There might be general agreement that without a focus on implementation, the SDGs simply will not be kept to and achieved. However, governments get extremely uncomfortable when it comes to words like being held accountable or being monitored against progress for delivering the SDGs. Rightly or wrongly, they see this as too much interference from other states in their own affairs.
South Africa on behalf of the G77 and China, along with Niger on behalf of LDCs (least developed countries), prefers the language of “differentiated capacities” of countries. They would rather that developed countries are held accountable for funding development, but that LDCs and other countries with less capacity should not be held to unrealistic standards or demands. These long-standing UN battles (which also threaten climate negotiations) will decide whether or not the SDGs live or die.
But why not take a step back, to the local community level where the impact of the SDGs is really needed? We think citizen monitoring could be a way through the maze. Increased citizen monitoring at local levels could solve a data problem; it could help solve the political problem; and it could also – dare we say it – more directly benefit the very people that the SDGs are actually meant to support.
1. Filling a gap in the data revolution
One of the main criticisms of the existing MDGs was their inability to track whether they were benefiting the very poorest. Global and national measures of progress against the targets masked exactly where and who was benefiting from the MDGs. So typically, whilst Asia looked as though it was powering ahead in reducing poverty, this was largely due to rapid economic growth in urban areas of China.
CARE International believes that a data revolution requires more than just better technology, more government surveys and more government transparency in publishing data. This is only one (albeit important) side of the equation.
The other is about building participatory monitoring – a tried and tested approach that could give local relevance and ownership to the otherwise internationally-led monitoring mechanism. Local governance is the first point of contact between citizens and the state. And, as some exciting forthcoming research from CARE’s experience of using Community Score Cards shows, these tools have led to strengthened service provision AND community-state relations in all four countries where they have been used and compared.
Community Score Cards have helped monitor a range of services, from education budgets to whether survivors of gender-based violence are receiving a decent service from the police. In Rwanda, our researchers went to a community where local women, and the police themselves, were ‘scoring’ the police service on preventing sexual violence. The police gave themselves 10/10. The women gave them 2/10. The police couldn’t understand it. So we facilitated a conversation and the police started to understand it. They agreed on a score of 6/10 but more importantly the police heard what they needed to do better or differently.
The trick for the SDGs will be making sure that local level monitoring is closely linked to sub-national and national monitoring systems.

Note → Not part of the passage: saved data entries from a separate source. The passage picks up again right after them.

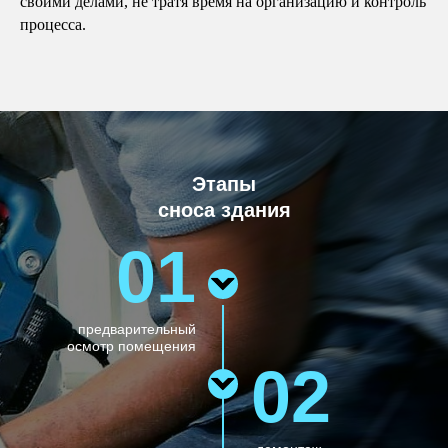
своими делами, не тратя время на организацию и контроль
процесса.
Этапы
сноса здания
01
предварительный
осмотр помещения
02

This will require further thinking in terms of how it could happen in practice (especially if all 17 proposed goals with their 169 targets remain on the table...).
2. Solving the political problem of ‘accountability’
If we can shift the debate away from solely focusing on a global monitoring system that some states will argue only encourages naming and shaming, and instead bring attention to ensuring that implementation is primarily about citizens AND local authorities working together to monitor and deliver the goals, then we might see some progress in the negotiations.
The geo-political bun fights that will inevitably play a part in the deliberations over the final shape of the SDGs will not be easy, but if officials meeting this week (and beyond) fail to recognise the power of citizen monitoring, and the success it has had in building state capacity to deliver services to the poorest, then we are surely missing a trick.